March 6, 2023 - 1:49 PM

WASHINGTON, DC - DECEMBER 07: Supporters attend Press Briefing With U.S. House And Senate Champions, Impacted Families on Expanding the Child Tax Credit During Lame Duck Session on December 07, 2022 in Washington, DC. (Photo by Tasos Katopodis/Getty Images for Economic Security Project)

The expanded child tax credit that families received in 2021 helped reduce child poverty across the country, but particularly in the South where families lack a sufficient safety net, according to a paper released on Wednesday.

The report by the Hamilton Project, the Brookings Institution’s economic policy initiative, comes as some Democrats appear ready to attempt another deal to revive the credit.

The analysis looked at the effects of the expanded child tax credit by grouping states together by factors such as their cost of living and poverty levels. Researchers found that the smallest reductions in child poverty came in states that had a high cost of living and low poverty rates even before tax liabilities and income sources such as SNAP, SSI, and unemployment insurance were considered. But even in those states, child poverty rates were reduced 40% after the expansion of the child tax credit.

The credit, which was part of the American Rescue Plan Act, not only boosted the amount of money families received (from $2,000 to $3,600 per child under age 6 and to $3,000 for all others) but also extended the age of qualifying children to 17. It also called for the credit to go to families with little or no income — people who previously did not earn enough money to qualify for a child tax credit.

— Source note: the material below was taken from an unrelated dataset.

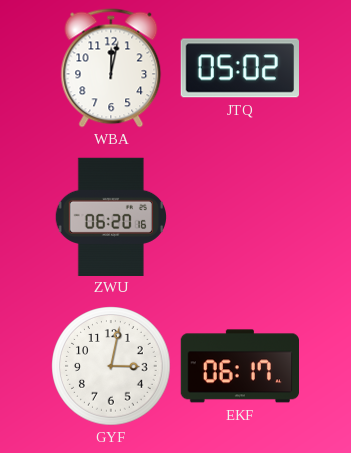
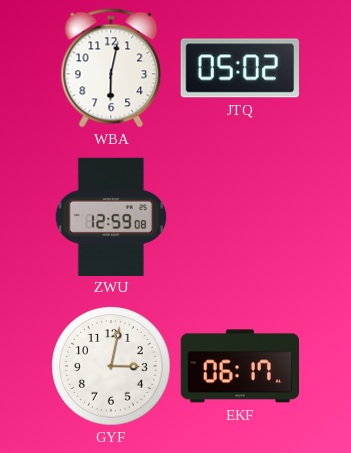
WBA: 12:02 -> 6:02
ZWU: 06:20 -> 12:59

It has been credited with helping to bring the country’s child poverty rate down to a record low of 5.2% last year. If Congress hadn’t approved the expanded child tax credit in 2021, another 2.1 million children would have been in poverty that year, according to the Center for Budget and Policy Priorities.

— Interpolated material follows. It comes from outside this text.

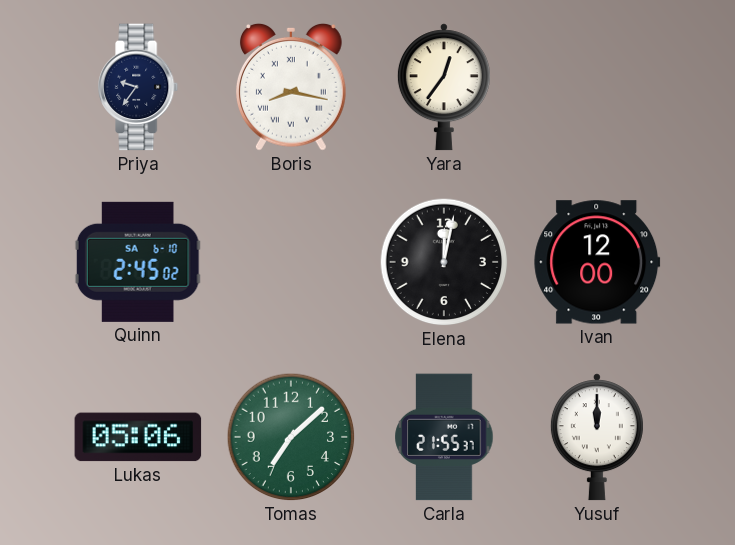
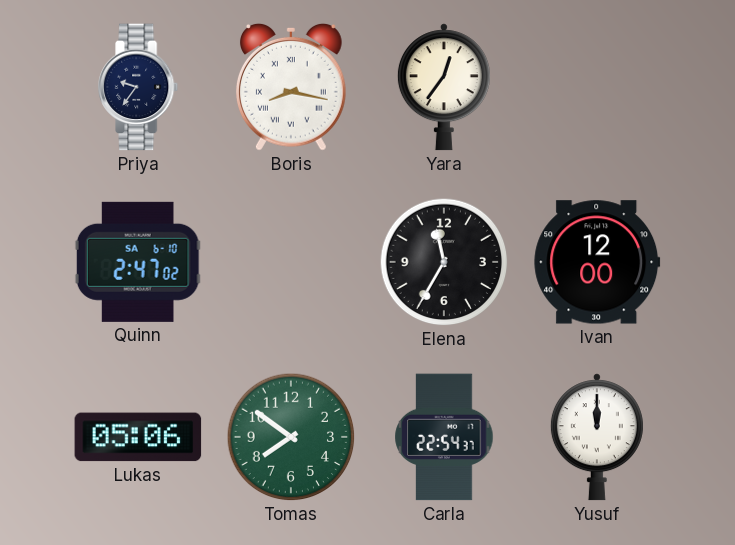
Quinn: 2:45 -> 2:47
Elena: 12:02 -> 11:35
Tomas: 7:08 -> 7:51
Carla: 21:55 -> 22:54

“The poverty reductions (across the U.S.) were still pretty widespread and meaningful,” said Bradley Hardy, a nonresident senior fellow in Economic Studies at the Brookings Institution and associate professor at Georgetown University, one of the authors of the paper.

Last year, Democrats tried to reach a deal to keep the expanded child tax credit by tying it to support of the extension of a business tax credit for research and development spending, but did not succeed. Now they appear to be regrouping.

CNBC reported last month that members in both the House and Senate were planning to introduce R&D tax legislation, which could give lawmakers an opportunity to push for some kind of expanded child tax credit.

Roman Rodriguez, the press secretary for Rep. Ron Estes, a Republican from Kansas, confirmed that Estes plans to introduce a bill on the R&D tax credit but did not provide a timeline.

“This R&D provision is critical for American jobs and our economy, and I am actively working with my colleagues to ensure this legislation can be introduced with bipartisan support soon,” Estes said in a statement to States Newsroom.

New Hampshire Sen. Maggie Hassan, a Democrat, is also reported to be working on a draft bill.

Researchers said that the expanded child tax credit “yielded widespread reductions in poverty across states” in 2021. Every category of states analyzed had significant falls in child poverty:

States with a high cost of living and low poverty experienced a 40% reduction in child poverty, and included Illinois, Maine, Minnesota, Oregon and Washington.

States with a high cost of living and high poverty rates saw child poverty fall 41%. Those states included California, Florida, Nevada, New York and Texas.

States with a lower cost of living and low poverty rates had a 47% drop in child poverty. Many Midwest and mountain states — Idaho, Iowa, Kansas, Montana and Wisconsin — fell into this category.